_Exercise description_:
The task calls for each line of the records below in which the word "target" appears.

━━ Dataset excerpts ━━

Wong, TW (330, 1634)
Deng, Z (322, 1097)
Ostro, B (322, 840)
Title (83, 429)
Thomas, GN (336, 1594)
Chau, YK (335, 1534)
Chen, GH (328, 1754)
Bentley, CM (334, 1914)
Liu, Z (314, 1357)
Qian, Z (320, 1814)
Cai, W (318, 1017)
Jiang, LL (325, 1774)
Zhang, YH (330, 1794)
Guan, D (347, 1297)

━━━
━━ Dataset excerpts ━━

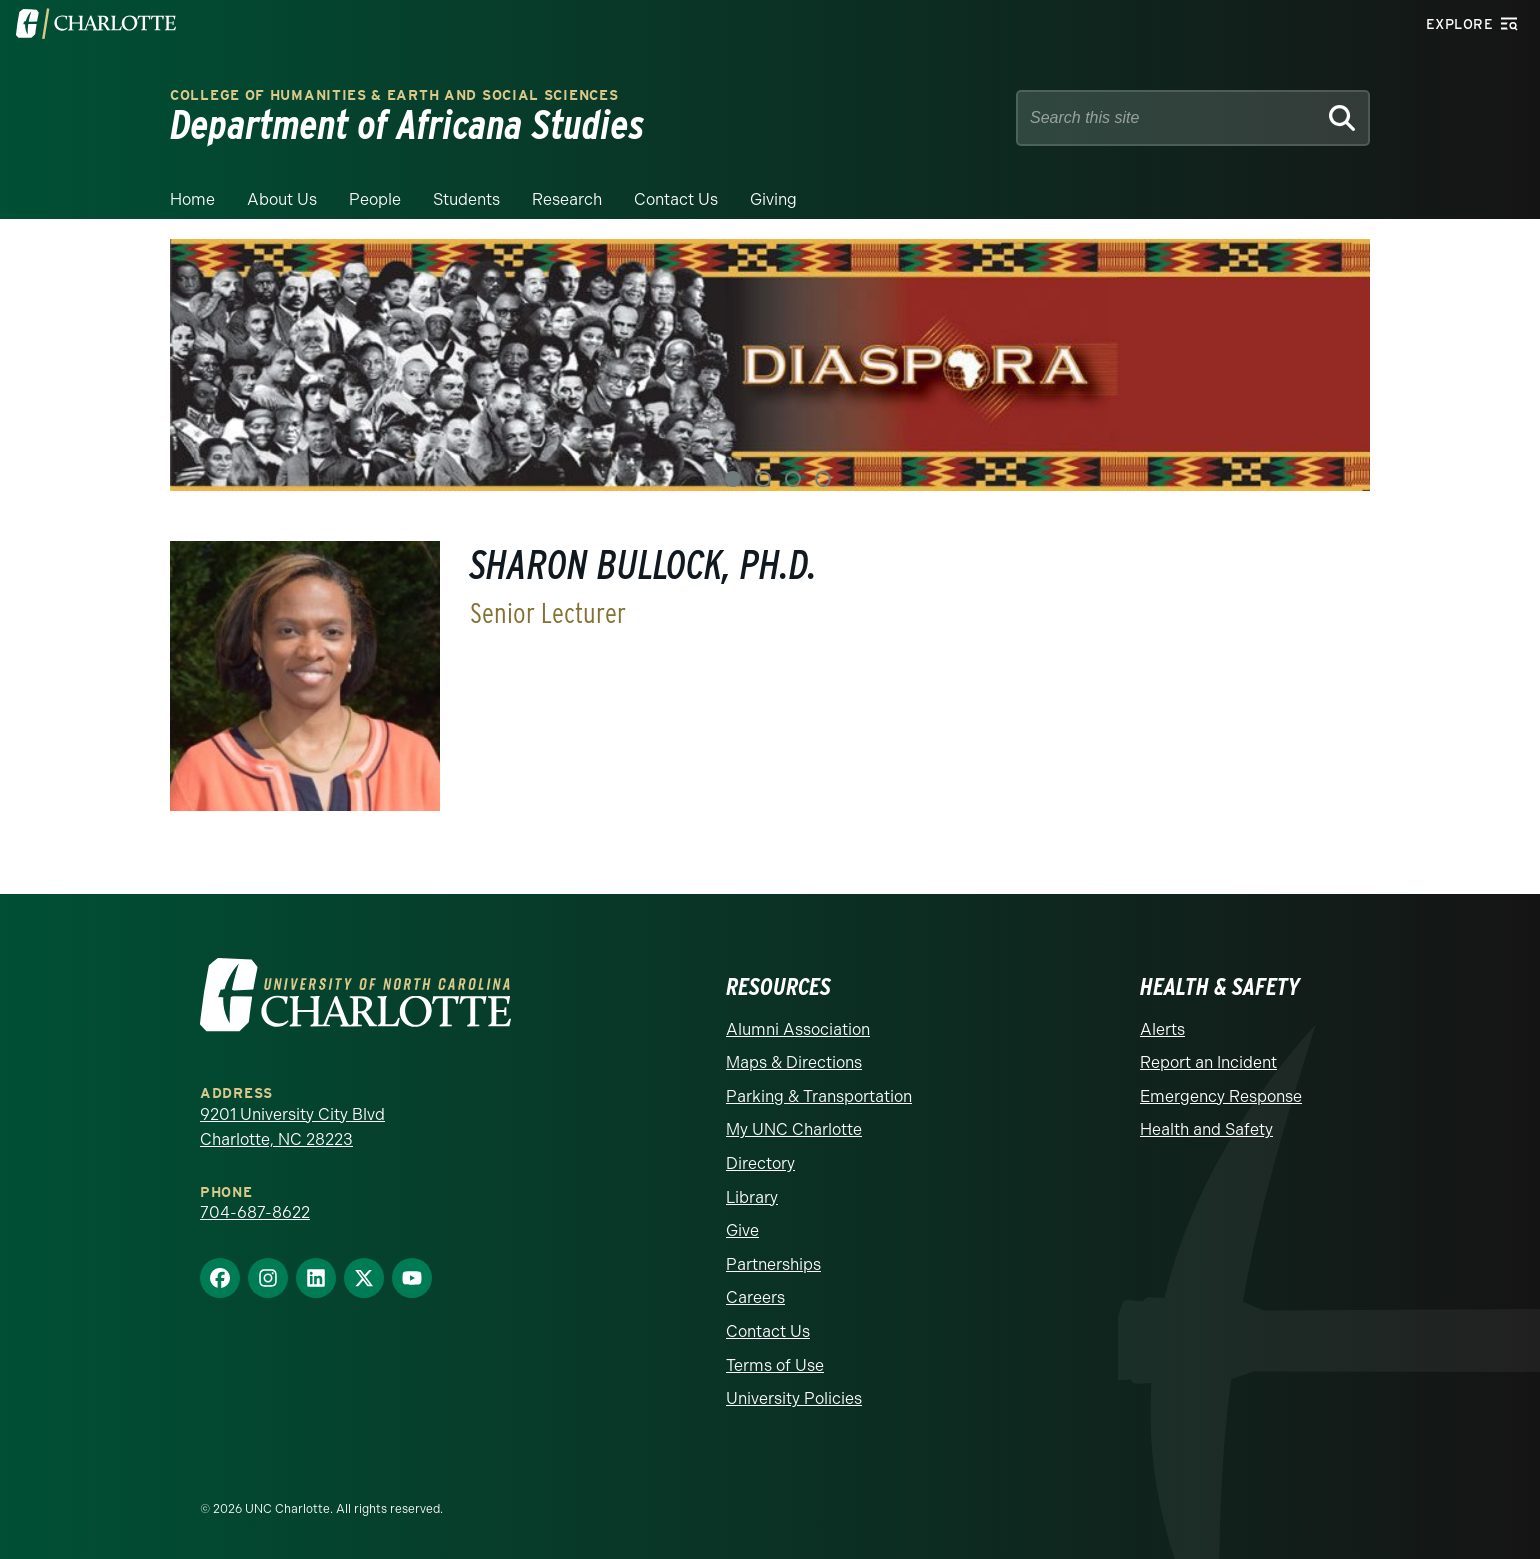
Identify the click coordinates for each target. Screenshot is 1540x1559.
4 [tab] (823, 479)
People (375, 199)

━━━
━━ Dataset excerpts ━━

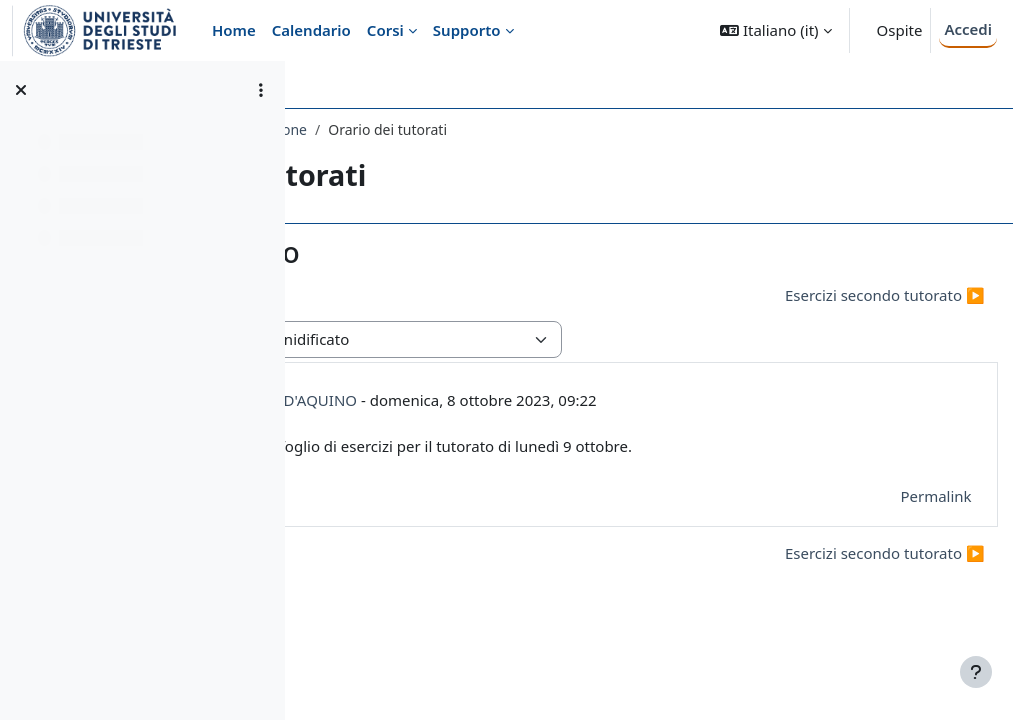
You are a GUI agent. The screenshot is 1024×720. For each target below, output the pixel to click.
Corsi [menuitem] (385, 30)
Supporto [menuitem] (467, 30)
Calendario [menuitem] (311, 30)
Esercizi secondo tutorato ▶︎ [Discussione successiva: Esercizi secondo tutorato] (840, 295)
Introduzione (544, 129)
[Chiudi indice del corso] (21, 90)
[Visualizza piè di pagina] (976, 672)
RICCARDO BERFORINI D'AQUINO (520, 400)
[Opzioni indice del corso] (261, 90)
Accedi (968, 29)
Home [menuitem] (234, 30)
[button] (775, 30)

━━━

_Answer area_:
Identify the click coordinates for each target. Screenshot is 1540x1559.
You are a GUI agent. The screenshot is 1024×720. For each target below, output the pixel to click.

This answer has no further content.